Relating to the entry below, Awilliam today told me about the Sandinistas efforts to reduce illiteracy and poverty in the rural areas – by requiring high school and college students to spend five months in the most remote areas, teaching reading and another three months picking coffee or cotton.

Awilliam lived in a remote mountain village. He spent a short time picking cotton in the west of the country, but when the heat overcame him, he asked to transfer back to the mountains to cut coffee.

He didn’t seem to have very positive recollections of his service.

He recalled working together with several hundred other students in a coffee hacienda that had been confiscated from a well-to-do landowner.

“Every morning we were woken up at 4 a.m. to wash in the river. It was so cold! And the food was always the same – beans and tortillas for breakfast, beans, tortillas and egg for lunch. There were a lot of people who had stomach problems from so many beans. In the morning, we had to gather and sing the national anthem and the Sandinistan anthem.”

He began to sing it with a smile of derision. “We’ll fight against the Yankees and the enemies of humanity…”

“We wore military clothes and carried guns for protection. Sometimes we came across snakes or red-eyed frogs and the women’s screams echoes across the mountains.”

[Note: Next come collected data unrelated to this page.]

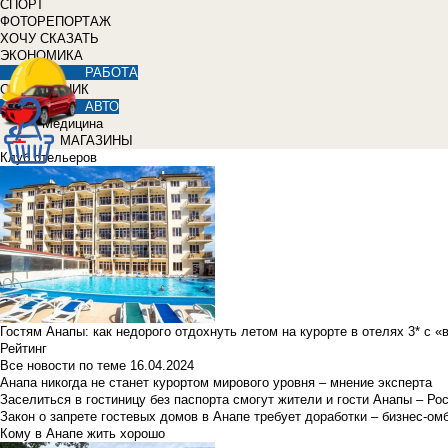
СПОРТ
ФОТОРЕПОРТАЖ
ХОЧУ СКАЗАТЬ
ЭКОНОМИКА
РАБОТА
СПРАВОЧНИК
АВТО
Медицина
МАГАЗИНЫ
Клуб отельеров
Гостям Анапы: как недорого отдохнуть летом на курорте в отелях 3* с 
Рейтинг
Все новости по теме
16.04.2024
Анапа никогда не станет курортом мирового уровня – мнение эксперта
Заселиться в гостиницу без паспорта смогут жители и гости Анапы – Ро
Закон о запрете гостевых домов в Анапе требует доработки – бизнес-о
Кому в Анапе жить хорошо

Looking at Awilliam’s gentle, intellectual face, the father of two daughters, it’s very hard to imagine him as a military and propagandistic tool of a political regime. But the faraway news that formed the distant reality of my junior high civics class was his life.

I asked why rural teachers couldn’t teach the illiterate in their communities to read.

“They could have,” he said. “But in addition to teaching people to read, the government wanted to make a show. They wanted to say, see, we are sending you people and making you a priority.”

The next two days are national holidays. Tomorrow is the anniversary of the 1856 battle of San Jacinto, the final battle of the 1856-57 National War. This was the battle in which many Nicaraguans, aided by Guatemalans and Costa Ricans, drove out William Walker, a nutty American who, as only one small event in the long history of US intervention in Nicaragua, had himself installed President, made English the national language and legalized slavery. This battle finally drove him out.

The 15th is Independence Day, when Nicaragua, and other Central American countries, received their Independence from Spain in 1821.